A veces mi cabeza giraba hacia atrás: ¿Y aquellos hombres?. Los de allí, si, aquellos que estaban siempre de pie. Se agolpaban al final, cerca de la puerta de salida. Eran los que no aceptaban sentarse, o llegaban tarde, o venían a cumplir. Si me aburría demasiado, me quedaba el recurso de ver las caras que ponía el cura. Por momentos miraba fijamente hacia la sala, en otros se emancipaba de ella huyendo en locura hacia el cielo, mientras aceleraba las explicaciones en latín que nadie comprendía. Para luego detenerse y volver hacia el tema del que había escapado presa del pánico. Esto lo acompañaba hasta llegar al momento en que partía una ostia inmensa por la mitad, seguidamente la introducía en su boca. Aquella inmensa cosa se me hacia imposible de entender, me imaginaba a aquellos magos de circos que metían en su boca y la garganta cimitarras hasta el estomago. Y luego el rito del vino y esa gasa que utilizaba para limpiarse acabado el festín. Y como un insulto dejaba escapar la frase: ¡ora seco secolorum! Y la mujer del tercero comenzaba a cantar y nos poníamos de pie para sentarnos un segundo y vuelta de pie, para ver como la gente salía en dirección al altar para recibir la comunión, en un jaleo de almas y olores a colonia de domingueros en busca de … la paz.

Debo decir que al llegar a la comunión, el padre La Visca preso de la emoción ya vagaba en delirio sin saber cuando acabar. Su desquicio acentuaba hasta límites insoportables la manía de entrar y salir en los temas, pero todos ya limpios de pecados empujábamos en una conmoción espiritual colectiva a este hombre al final.
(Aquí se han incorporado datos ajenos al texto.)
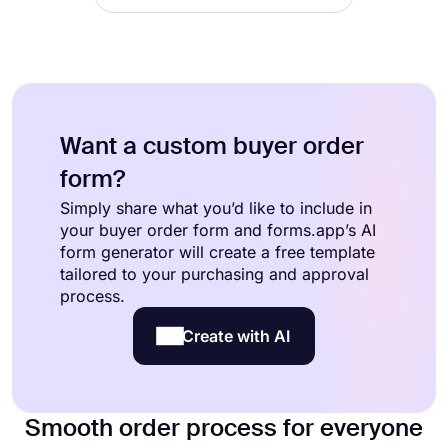
Want a custom buyer order
form?
Simply share what you’d like to include in
your buyer order form and forms.app’s AI
form generator will create a free template
tailored to your purchasing and approval
process.
Create with AI
Smooth order process for everyone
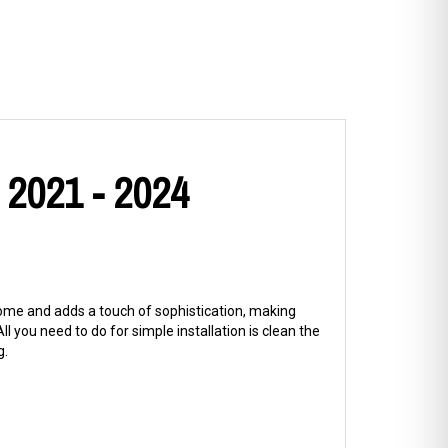
 2021 - 2024
hrome and adds a touch of sophistication, making
l you need to do for simple installation is clean the
g.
Pasados unos años regrese de visita a aquella iglesia, La Visca había muerto y el nuevo -La Roca, echaba misa en media hora y ya no eran en latín. Asistí invitado a una de ellas, al salir observe que los feligreses salían de allí disgustados, frustrados con sus mejores galas sin saber en que ocupar su tiempo. Una sensación de fastidio les embargaba, los hombres aumentaron sus visitas al bar y el alcohol reemplazo aquel momento. Y las mujeres regresaron a sus domicilios antes sin otro consuelo que las faldas más blancas y libres que el roce de misa. En la fachada de la Iglesia había crecido una grieta que bajaba hasta la puerta sin desmayo y de manera arrebatadora. ¿Y la cantante?. Se lió con un director de orquesta, grabo un disco y se hizo famosa, pero siempre añorando su actuación de la tercera fila. Al sentarme en el mismo sitio, el Cristo seguía reeditando los pasos hacia la cruz.*

*Y algunos cambiaron de Iglesia y se fueron a escuchar misa a la de las monjas.